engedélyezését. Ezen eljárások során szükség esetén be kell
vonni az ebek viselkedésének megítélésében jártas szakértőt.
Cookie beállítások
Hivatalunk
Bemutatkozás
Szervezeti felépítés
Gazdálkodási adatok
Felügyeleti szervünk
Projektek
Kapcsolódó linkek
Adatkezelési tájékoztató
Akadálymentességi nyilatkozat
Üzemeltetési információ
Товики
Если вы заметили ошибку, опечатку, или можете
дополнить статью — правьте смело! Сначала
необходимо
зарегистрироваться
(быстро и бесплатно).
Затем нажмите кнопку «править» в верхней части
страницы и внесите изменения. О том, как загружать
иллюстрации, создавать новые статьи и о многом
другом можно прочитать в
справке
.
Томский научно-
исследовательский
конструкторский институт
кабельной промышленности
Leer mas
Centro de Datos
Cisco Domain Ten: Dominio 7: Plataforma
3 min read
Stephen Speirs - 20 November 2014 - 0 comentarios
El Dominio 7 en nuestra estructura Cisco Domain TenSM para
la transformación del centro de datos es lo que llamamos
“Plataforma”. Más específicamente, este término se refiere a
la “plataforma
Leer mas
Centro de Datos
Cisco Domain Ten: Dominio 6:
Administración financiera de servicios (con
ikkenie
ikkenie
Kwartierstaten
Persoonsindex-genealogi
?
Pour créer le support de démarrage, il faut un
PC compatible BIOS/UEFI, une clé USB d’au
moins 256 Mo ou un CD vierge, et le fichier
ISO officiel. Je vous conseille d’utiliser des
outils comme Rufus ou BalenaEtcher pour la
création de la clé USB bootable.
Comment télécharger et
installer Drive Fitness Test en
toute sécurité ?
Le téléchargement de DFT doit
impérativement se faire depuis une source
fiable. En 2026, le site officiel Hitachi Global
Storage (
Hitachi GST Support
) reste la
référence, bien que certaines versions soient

...

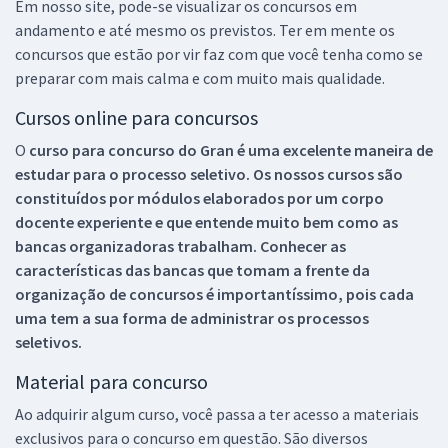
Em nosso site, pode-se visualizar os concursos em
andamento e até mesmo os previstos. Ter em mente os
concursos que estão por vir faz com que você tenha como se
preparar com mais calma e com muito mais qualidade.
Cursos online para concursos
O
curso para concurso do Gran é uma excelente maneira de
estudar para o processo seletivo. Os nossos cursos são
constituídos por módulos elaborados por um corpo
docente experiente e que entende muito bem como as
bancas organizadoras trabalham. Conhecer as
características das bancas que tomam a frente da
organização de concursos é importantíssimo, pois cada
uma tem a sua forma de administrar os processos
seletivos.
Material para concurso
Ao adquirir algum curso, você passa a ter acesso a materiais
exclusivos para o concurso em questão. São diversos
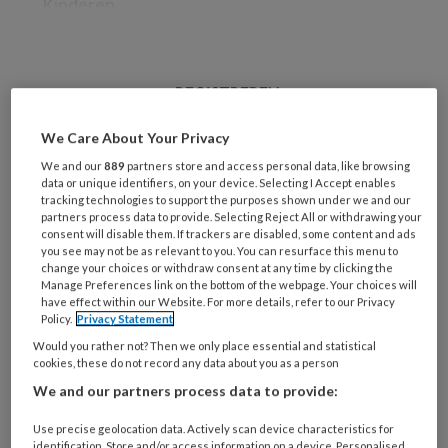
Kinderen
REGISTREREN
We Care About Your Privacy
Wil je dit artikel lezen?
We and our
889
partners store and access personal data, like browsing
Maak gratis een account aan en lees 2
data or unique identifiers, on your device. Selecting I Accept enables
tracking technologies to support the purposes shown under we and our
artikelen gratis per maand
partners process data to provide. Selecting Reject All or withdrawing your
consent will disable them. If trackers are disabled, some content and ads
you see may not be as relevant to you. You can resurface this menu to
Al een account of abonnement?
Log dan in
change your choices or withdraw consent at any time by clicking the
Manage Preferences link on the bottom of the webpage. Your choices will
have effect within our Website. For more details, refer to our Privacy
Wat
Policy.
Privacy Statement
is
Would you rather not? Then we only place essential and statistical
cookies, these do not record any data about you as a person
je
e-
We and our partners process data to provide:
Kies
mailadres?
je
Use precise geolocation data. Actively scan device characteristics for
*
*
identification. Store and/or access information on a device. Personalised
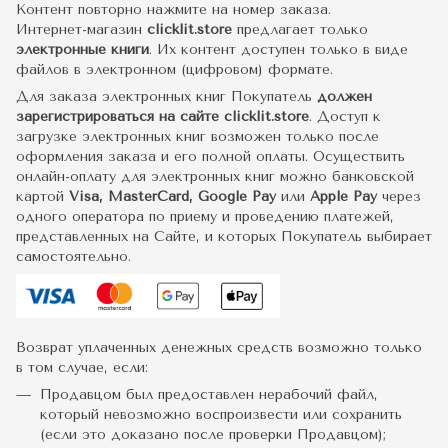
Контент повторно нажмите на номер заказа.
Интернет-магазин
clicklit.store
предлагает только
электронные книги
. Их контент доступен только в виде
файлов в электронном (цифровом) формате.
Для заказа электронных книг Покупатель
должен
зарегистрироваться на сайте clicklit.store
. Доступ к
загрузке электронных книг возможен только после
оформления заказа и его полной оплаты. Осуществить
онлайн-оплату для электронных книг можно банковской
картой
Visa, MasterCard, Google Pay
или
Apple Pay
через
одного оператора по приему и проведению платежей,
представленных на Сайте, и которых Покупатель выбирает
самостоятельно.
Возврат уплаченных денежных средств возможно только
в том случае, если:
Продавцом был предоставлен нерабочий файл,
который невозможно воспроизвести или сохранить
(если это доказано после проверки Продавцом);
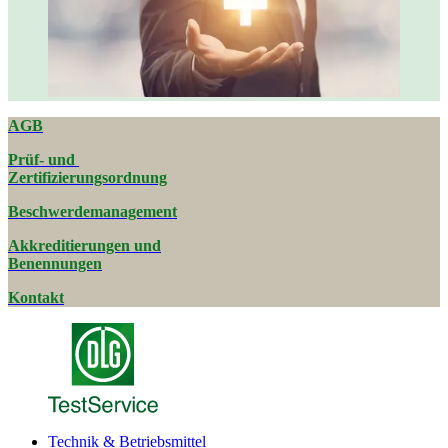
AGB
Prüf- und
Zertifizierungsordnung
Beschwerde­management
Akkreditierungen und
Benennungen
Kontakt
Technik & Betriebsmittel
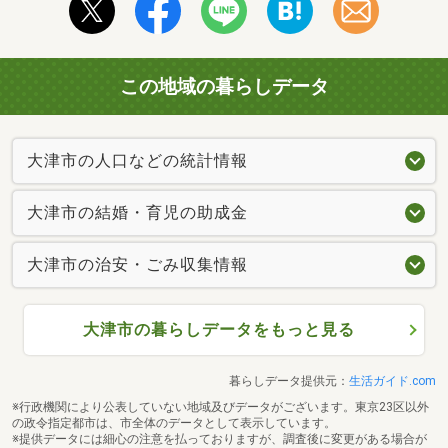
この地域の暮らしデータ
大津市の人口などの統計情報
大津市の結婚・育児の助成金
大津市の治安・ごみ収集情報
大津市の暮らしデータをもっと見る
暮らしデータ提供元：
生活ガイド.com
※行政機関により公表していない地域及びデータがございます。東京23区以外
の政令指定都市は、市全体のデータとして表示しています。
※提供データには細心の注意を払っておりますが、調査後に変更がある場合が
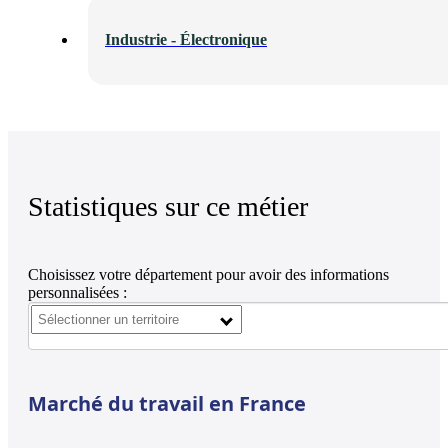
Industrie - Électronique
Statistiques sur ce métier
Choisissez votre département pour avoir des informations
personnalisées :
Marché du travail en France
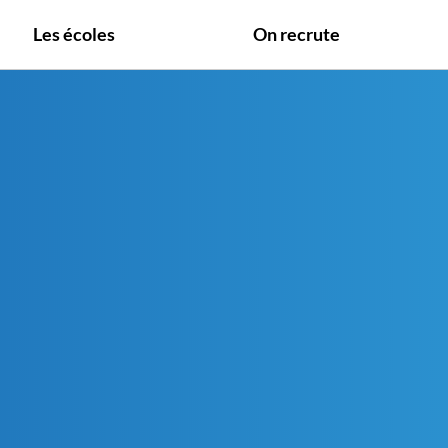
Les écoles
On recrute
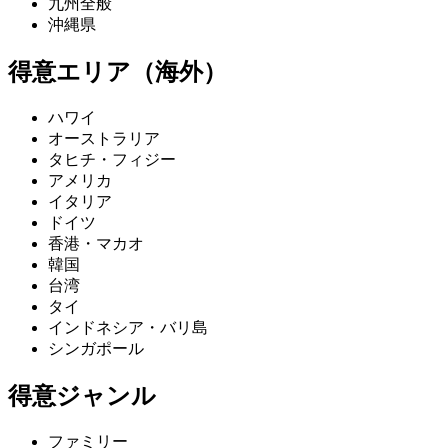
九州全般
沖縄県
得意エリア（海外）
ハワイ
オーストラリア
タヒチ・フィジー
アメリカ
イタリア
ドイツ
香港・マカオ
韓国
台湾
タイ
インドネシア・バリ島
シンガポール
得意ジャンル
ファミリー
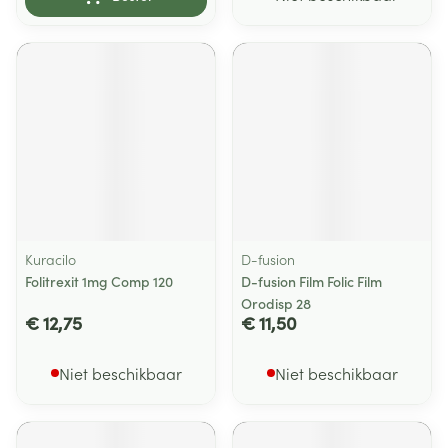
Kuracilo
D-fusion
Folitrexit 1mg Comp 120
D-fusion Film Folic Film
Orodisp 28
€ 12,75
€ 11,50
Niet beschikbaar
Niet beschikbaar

* * *

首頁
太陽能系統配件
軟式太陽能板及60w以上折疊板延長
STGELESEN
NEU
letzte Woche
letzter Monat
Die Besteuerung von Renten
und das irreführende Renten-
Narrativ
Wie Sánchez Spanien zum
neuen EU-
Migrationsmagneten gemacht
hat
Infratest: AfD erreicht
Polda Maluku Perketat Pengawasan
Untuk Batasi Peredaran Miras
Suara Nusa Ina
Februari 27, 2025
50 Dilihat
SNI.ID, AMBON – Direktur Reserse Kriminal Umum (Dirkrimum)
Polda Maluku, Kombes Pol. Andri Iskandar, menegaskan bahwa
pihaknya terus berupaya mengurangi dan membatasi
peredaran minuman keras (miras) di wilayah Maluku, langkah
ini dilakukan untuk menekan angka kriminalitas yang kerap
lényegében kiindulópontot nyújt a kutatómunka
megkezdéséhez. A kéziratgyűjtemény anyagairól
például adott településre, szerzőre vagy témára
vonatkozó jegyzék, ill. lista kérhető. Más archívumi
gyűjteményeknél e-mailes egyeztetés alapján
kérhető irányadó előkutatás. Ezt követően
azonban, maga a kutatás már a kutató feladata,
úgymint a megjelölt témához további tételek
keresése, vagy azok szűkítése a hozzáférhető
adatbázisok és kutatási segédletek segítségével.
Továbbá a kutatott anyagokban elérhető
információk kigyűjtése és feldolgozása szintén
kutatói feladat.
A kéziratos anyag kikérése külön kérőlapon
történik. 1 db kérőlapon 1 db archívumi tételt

### What needs to be done:
Across the preceding material, how many lines contain the word "officiel"? State the number alone.

### Result for this task:
2